Dr. Sophia Yin, DVM, MS
Download the Operant Conditioning poster.
(from How to Behave So Your Dog Behaves by Dr. Sophia Yin)
A reader who uses Gentle Leader head collars regularly in training recently asked me about the use of the head collar. States the reader, “I have gotten myself totally confused and need help sorting it out. What category of operant conditioning does the head collar use fall under? Negative punishment? Positive reinforcement? Negative Reinforcement? Positive punishment?”
You might think that being able to correctly determine the category of operant conditioning is just a scientific exercise; however, it’s much more than that. For instance, say you read an ad for a product that says it uses negative reinforcement to stop an unwanted behavior, when the product actually uses positive punishment. The fact that the product manufacturer can’t get the categories correct indicates that they did not have educated behaviorists guiding the development of their product.
While many people are immediately perplexed when they hear the word operant conditioning, it turns out that the principles and categories are actually straightforward. That’s because operant conditioning, or trial and error learning, is simply a description of how animals learn—a description that requires a few important definitions.
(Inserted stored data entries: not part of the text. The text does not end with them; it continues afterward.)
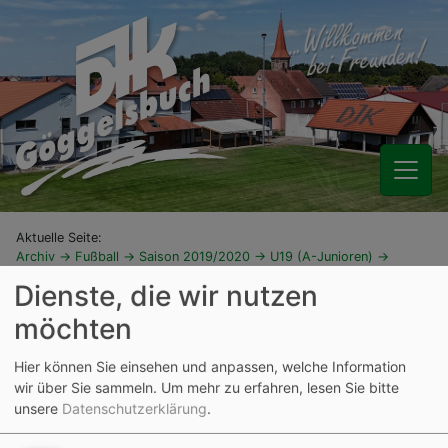
Aktuelle Seite:
Archiv
Fußball
Saison 2019/2020
U19 (A-Junioren)
Infos zum Spielbetrieb
Dienste, die wir nutzen
Spielklasse
möchten
KREISGRUPPE NEUMARKT/JURA
Hier können Sie einsehen und anpassen, welche Information
wir über Sie sammeln.
Um mehr zu erfahren, lesen Sie bitte
unsere
Datenschutzerklärung
.
Mannschaften der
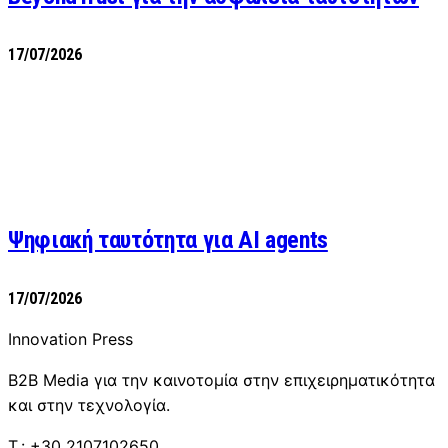
17/07/2026
Ψηφιακή ταυτότητα για AI agents
17/07/2026
Innovation Press
B2B Media για την καινοτομία στην επιχειρηματικότητα
και στην τεχνολογία.
T.: +30 2107102650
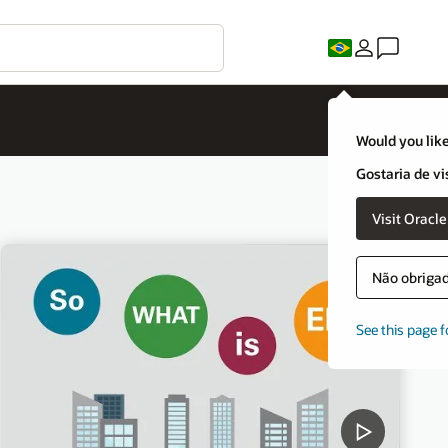
Would you like
Gostaria de vi
Visit Oracl
Não obrigado
See this page f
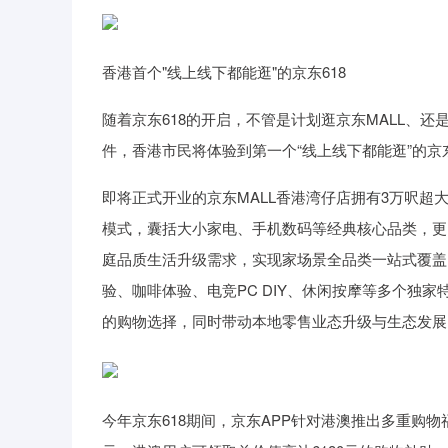
香港首个"线上线下都能逛"的京东618
随着京东618的开启，不管是计划逛京东MALL、
件，香港市民将体验到第一个“线上线下都能逛”的京东
即将正式开业的京东MALL香港湾仔店拥有3万呎
模式，囊括大小家电、手机数码等经典核心品类，更
庭品质生活升级需求，实现家场景全品类一站式覆盖。
验、咖啡体验、电竞PC DIY、休闲按摩等多个独
的购物选择，同时带动本地零售业态升级与生态发展
今年京东618期间，京东APP针对港澳推出多重购物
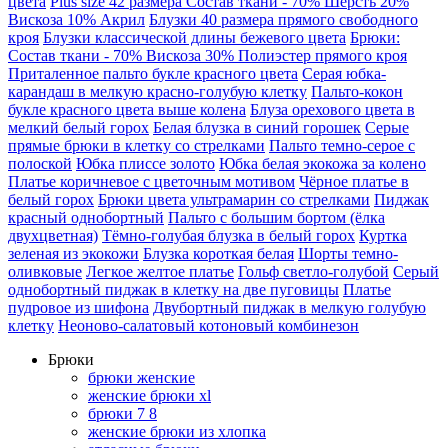
цвета
Plus size 42 размера Состав ткани - 70% Шерсть 20%
Вискоза 10% Акрил
Блузки 40 размера прямого свободного
кроя
Блузки классической длины бежевого цвета
Брюки:
Состав ткани - 70% Вискоза 30% Полиэстер прямого кроя
Приталенное пальто букле красного цвета
Серая юбка-
карандаш в мелкую красно-голубую клетку
Пальто-кокон
букле красного цвета выше колена
Блуза орехового цвета в
мелкий белый горох
Белая блузка в синий горошек
Серые
прямые брюки в клетку со стрелками
Пальто темно-серое с
полоской
Юбка плиссе золото
Юбка белая экокожа за колено
Платье коричневое с цветочным мотивом
Чёрное платье в
белый горох
Брюки цвета ультрамарин со стрелками
Пиджак
красный однобортный
Пальто с большим бортом (ёлка
двухцветная)
Тёмно-голубая блузка в белый горох
Куртка
зеленая из экокожи
Блузка короткая белая
Шорты темно-
оливковые
Легкое желтое платье
Гольф светло-голубой
Серый
однобортный пиджак в клетку на две пуговицы
Платье
пудровое из шифона
Двубортный пиджак в мелкую голубую
клетку
Неоново-салатовый котоновый комбинезон
Брюки
брюки женские
женские брюки xl
брюки 7 8
женские брюки из хлопка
Reinforcement vs Punishment
The first two definitions to know are reinforcement and punishment. Reinforcement is anything that increases the likelihood that a behavior will occur again. For instance, if you call your dog and then give him a treat when he comes, he will be more likely to come the next time you call. Thus, by giving him a treat for coming, you reinforce his behavior of coming when called.
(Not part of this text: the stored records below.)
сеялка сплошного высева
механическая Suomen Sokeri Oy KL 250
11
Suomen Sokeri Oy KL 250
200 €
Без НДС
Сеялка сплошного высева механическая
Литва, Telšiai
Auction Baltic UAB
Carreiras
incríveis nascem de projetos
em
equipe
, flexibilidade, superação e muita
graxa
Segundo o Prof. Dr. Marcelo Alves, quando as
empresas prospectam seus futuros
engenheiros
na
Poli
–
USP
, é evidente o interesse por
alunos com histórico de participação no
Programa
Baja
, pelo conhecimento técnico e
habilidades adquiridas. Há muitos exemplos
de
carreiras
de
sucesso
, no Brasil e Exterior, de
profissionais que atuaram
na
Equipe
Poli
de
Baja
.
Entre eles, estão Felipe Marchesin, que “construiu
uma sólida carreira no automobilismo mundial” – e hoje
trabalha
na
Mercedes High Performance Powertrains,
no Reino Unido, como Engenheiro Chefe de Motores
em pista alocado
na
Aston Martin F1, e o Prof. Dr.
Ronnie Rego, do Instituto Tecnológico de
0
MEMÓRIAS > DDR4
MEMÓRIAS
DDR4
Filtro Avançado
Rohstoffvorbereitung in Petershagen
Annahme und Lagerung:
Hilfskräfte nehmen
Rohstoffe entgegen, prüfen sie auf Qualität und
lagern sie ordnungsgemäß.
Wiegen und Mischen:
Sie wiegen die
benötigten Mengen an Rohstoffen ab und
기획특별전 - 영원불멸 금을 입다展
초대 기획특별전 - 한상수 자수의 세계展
Punishment is anything that decreases the likelihood that a behavior will occur again. For instance, if you call your dog and then yell and scream at him when he comes, he will be less likely to come the next time you call. Thus, by yelling at him, you punish his behavior of coming when called. This second scenario may seem an unlikely event, but it happens to people every day. When owners call Rover five or six times before he comes running and then yell at him for taking his time, they are really punishing him for coming when called.
Positive vs Negative
The second set of terms to know are positive and negative. Positive and negative do not mean good or bad; instead, think of them as a plus sign or a minus sign. Positive means that you’re adding something, and negative means you’re subtracting something. Positive and negative can be applied to both reinforcement and punishment.
Combining the Terms
Now we can combine the terms into four categories—positive reinforcement, negative reinforcement, positive punishment, and negative punishment. Here’s what the categories are:
Positive and Negative Reinforcement
Reinforcement can be positive or negative. In either case, we are increasing the likelihood the behavior will occur again. Positive reinforcement means that by adding something the animal wants, you increase the likelihood that the behavior will occur again. For instance, if you teach your dog to come to you by giving him a treat when he comes, you’re using positive reinforcement. By giving him food, which he likes, you’re increasing the likelihood that he will come to you the next time too.
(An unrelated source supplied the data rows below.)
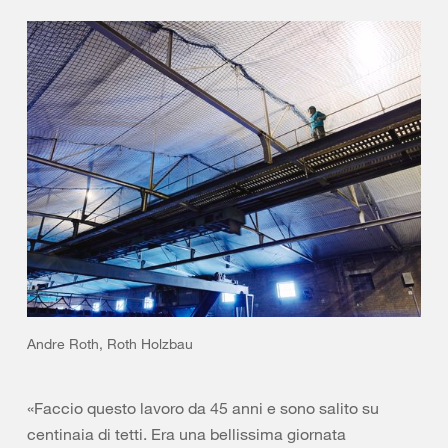
Andre Roth, Roth Holzbau
«Faccio questo lavoro da 45 anni e sono salito su
centinaia di tetti. Era una bellissima giornata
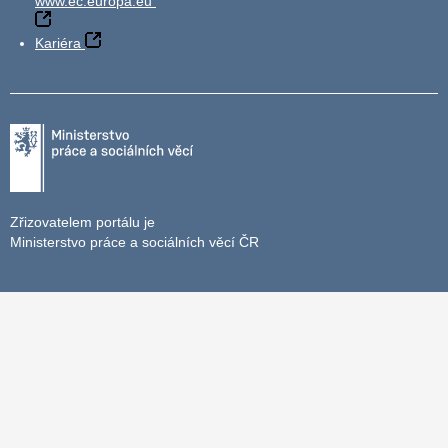
www.ec.europa.eu
Kariéra
Zřizovatelem portálu je
Ministerstvo práce a sociálních věcí ČR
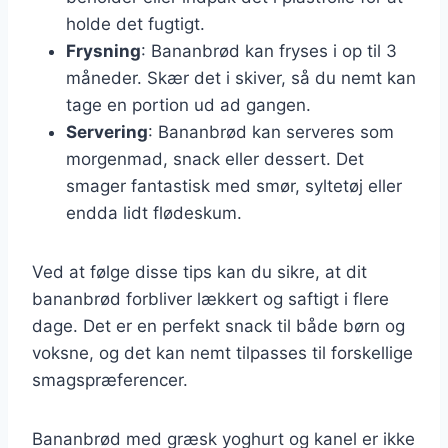
holde det fugtigt.
Frysning
: Bananbrød kan fryses i op til 3
måneder. Skær det i skiver, så du nemt kan
tage en portion ud ad gangen.
Servering
: Bananbrød kan serveres som
morgenmad, snack eller dessert. Det
smager fantastisk med smør, syltetøj eller
endda lidt flødeskum.
Ved at følge disse tips kan du sikre, at dit
bananbrød forbliver lækkert og saftigt i flere
dage. Det er en perfekt snack til både børn og
voksne, og det kan nemt tilpasses til forskellige
smagspræferencer.
Bananbrød med græsk yoghurt og kanel er ikke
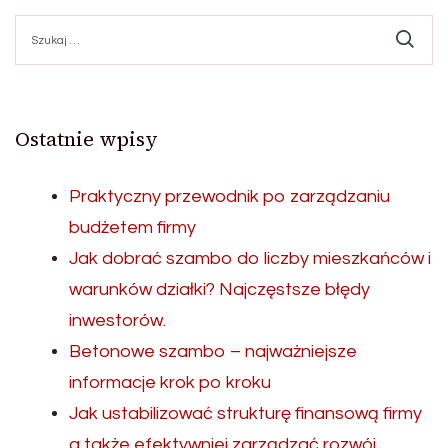
Szukaj:
Ostatnie wpisy
Praktyczny przewodnik po zarządzaniu
budżetem firmy
Jak dobrać szambo do liczby mieszkańców i
warunków działki? Najczęstsze błędy
inwestorów.
Betonowe szambo – najważniejsze
informacje krok po kroku
Jak ustabilizować strukturę finansową firmy
a także efektywniej zarządzać rozwój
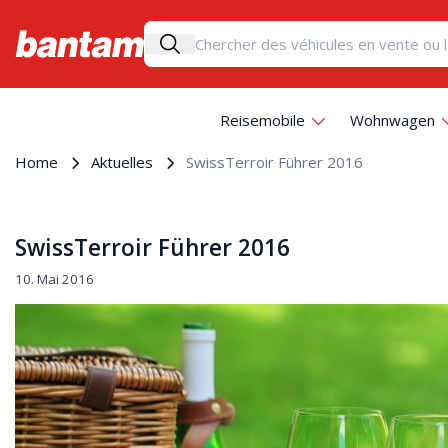
Reisemobile
Wohnwagen
Home
Aktuelles
SwissTerroir Führer 2016
SwissTerroir Führer 2016
10. Mai 2016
Negative reinforcement means that by removing something aversive, something Fido dislikes, you increase the likelihood the behavior will occur again. For example, you decide to teach Fido to come by putting him on a leash and choke chain. You pull on his leash until he takes a step forward, and as soon as he comes forward, you release the pressure. That is using negative reinforcement. By removing the pressure as soon as he starts coming, you increase the likelihood that he will come the next time in order to avoid the pulling.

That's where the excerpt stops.